In addition to providing more accurate group effect estimates and significance testing, the MEMA modeling approach can also assess to what extent the subjects within a group differ with each other in terms of effect size. 3dMEMA outputs three measures of such heterogeneity: (a) the Q-statistic (8) measures the overall variability within the group; (b) λ in (18) shows the percentage of total variability that comes from the ith subject; and (c) the Wald test (19) for each subject indicates the significance level of how much the subject deviates from the weighted average effect of the group.

The results of the three measures for the experiment data are shown in Fig. 4. The Q-statistic (Fig. 4A) indicates that there was significant amount of variability in the visual cortex across the ten subjects while moderate amount of heterogeneity existed in the STS area. Such heterogeneity, measured with τ_i, was partly due to the intrinsic differences across subjects and partly due to the imperfect alignment from individual brains to a template in standard space, and it is a daunting job to tease apart these two components. The ICC-type measure 1− λ_i (Fig. 4B) shows that the data variability is dominated by within-subject variance, and that the percent of voxels with the ratio of cross-subject to total variance below 0.01, 0.10, 0.30 and 0.50 was 71.4%, 79.6%, 89.8%, and 95.5%, respectively, among all voxels in the brain. The histogram distribution for those voxels with one-tailed significance level of 0.05 under T_KH is not shown in Fig. 4B but is very similar, and the percentage of voxels with the ratio of cross-subject to total variance below 0.01, 0.10, 0.30, and 0.50 was 75.8%, 81.7%, 88.9%, and 93.6%, respectively. Consistent with the heterogeneity assessment of the Q-statistic at the group level, the Wald test from (19) shows more specific outliers at the individual subject level (Fig. 4C). For example, subject 7 was relatively close to the group average in both visual and auditory response, and so was subject 9 in auditory response. Subject 2 mostly had significantly lower visual response, while the visual response from subjects 4 and 9 was largely higher than average. Similarly, subject 2 had lower response in the auditory region STS, and subject 9 had higher response. These Wald test results can assist the researcher in pinpointing those specific subjects that may need further investigation, including alignment improvement and incorporating auxiliary variables that may account for such outlying effects.

MEMA: Model performance with simulated data

Description of the simulations

Simulated data were generated to assess power and controllability for type I errors in a much broader and more controlled spectrum than is possible with the results from real data.
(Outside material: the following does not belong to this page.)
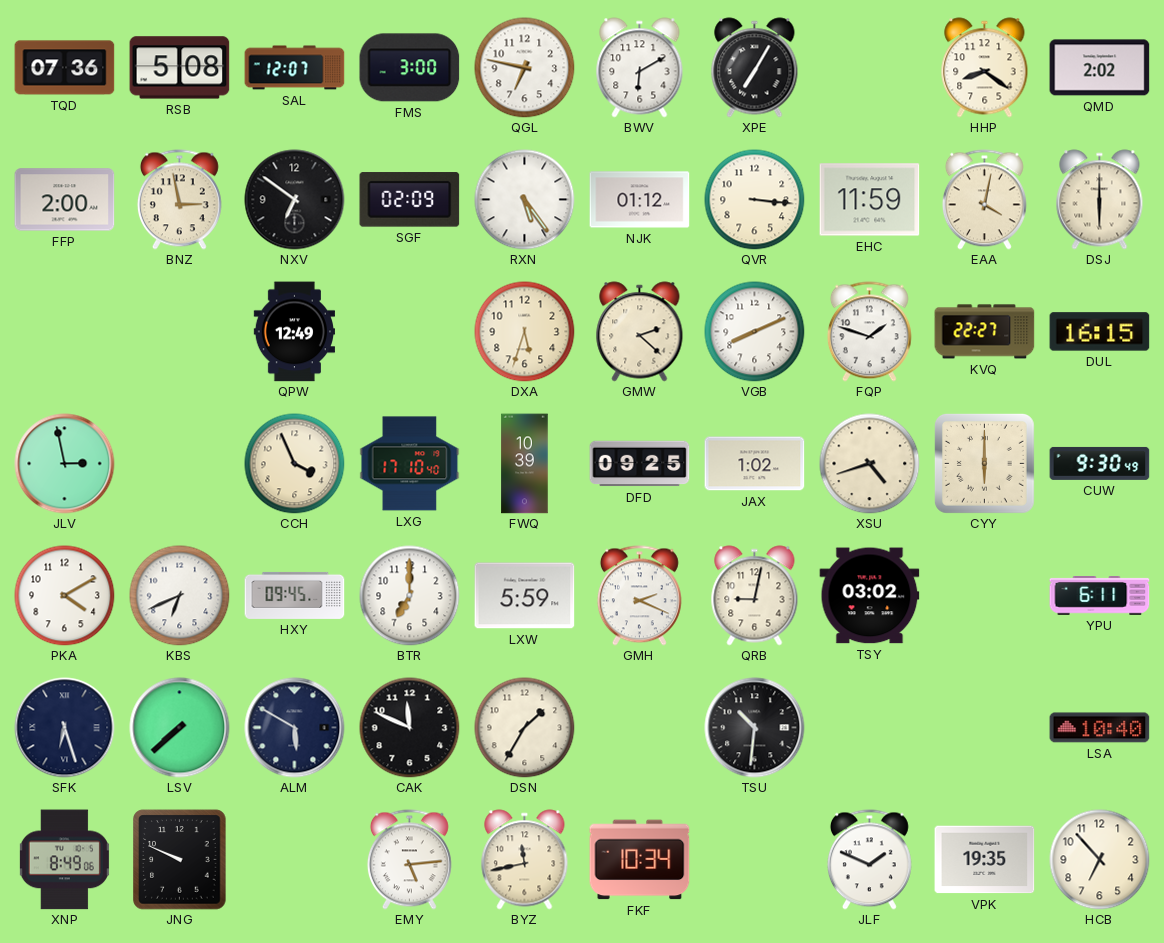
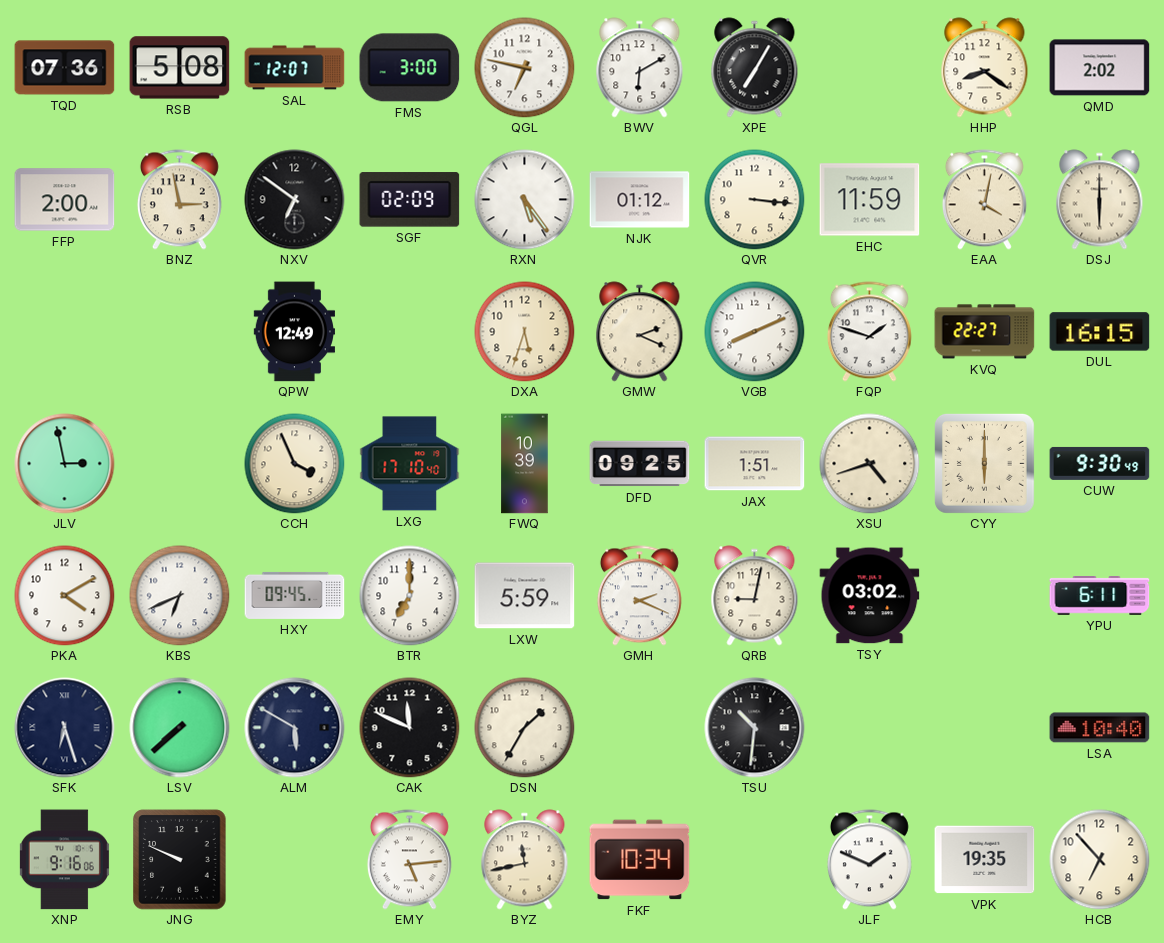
GMW: 2:22 -> 2:19
JAX: 1:02 -> 1:51
XNP: 8:49 -> 9:16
We aimed to compare various testing statistics from the following three perspectives: sample size n (number of subjects), heterogeneity among within-subject variances (how different are $σ_{i}^{2}$ ′s across subjects?), and the relative ratio of within- to cross-subject variance. Six significance testing statistics were considered: Student t(n-p-1), T_S(n-p-1) and T_KH(n-p-1) with the Gaussian assumption for cross-subject random effects, T_KH(n-p-1) with Laplace assumption for cross-subject random effects, and FLAME 1 and FLAME 1+2 in FSL.
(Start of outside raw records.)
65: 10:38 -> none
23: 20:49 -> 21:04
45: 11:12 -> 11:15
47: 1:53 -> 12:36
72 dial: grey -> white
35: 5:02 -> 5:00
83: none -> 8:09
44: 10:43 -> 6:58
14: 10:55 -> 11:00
The simulated data were in the units of percent signal change. We adopted a similar approach to Mumford and Nichols (2009) with an average within-subject variance σ̄² for the majority (90% or 80%) of subjects and with the rest of the subjects in the sample having a different within-subject variance denoted by ${\bar{σ}}_{o}^{2}$ ; 12 different cases were simulated, with ${\bar{σ}}_{o}^{2}$ ranging over 1/3, 1/2, 1, 2, …, 10 times σ̄² (so the last 9 cases have “outliers”, the first 2 cases have “inliers”, and the third case is the reference situation with all subjects having the same variance). For all subjects, the number of degrees of freedom for individual subject analysis was set as DF=400 (corresponding to over 400 time points in EPI time series), and for the majority (90% or 80%) of subjects, the nominal total variance was fixed at $V_{T} = τ^{2} + {\bar{σ}}_{o}^{2} = 10^{- 4}$ . The nominal cross-subject variance τ² was simulated with 20 cases in the interval [0, V_T), with sampling step of 5.0×10⁻⁶, and the corresponding average within-subject variance was set to σ̄² = V_T −τ² for the majority of subjects. The effect size δ for power simulations with n subjects was chosen to achieve a power of 0.8 for a two-tailed Student t(n−1)-test with a known total variance V_T based on $p_{t} (q_{t} (1 - a / 2, n - 1) - \sqrt{n} δ / \sqrt{V_{T}}, n - 1) = b$ , where p_t, q_t, a= 0.05, and b= 0.20 are the Student t cumulative distribution, its quantile function, and the types I and II error probabilities, respectively. Group analysis was run with the number of subjects n=10 and 20 respectively for each of the six testing statistics, and with 5000 repetitions sampled with $β_{i} ~ N (α_{0}, τ^{2} + {\hat{σ}}_{i}^{2})$ for the ith subject, where the intercept α₀ in the model (3) is the group mean effect (α₀ =0 for type I error simulations and for power simulations), and ${\hat{σ}}_{i}^{2}$ is the estimated within-subject variance drawn from σ̄₂χ²(DF)/DF for the majority of subjects and from ${\bar{σ}}_{o}^{2} χ^{2} (D F) / D F$ for the outlying subjects.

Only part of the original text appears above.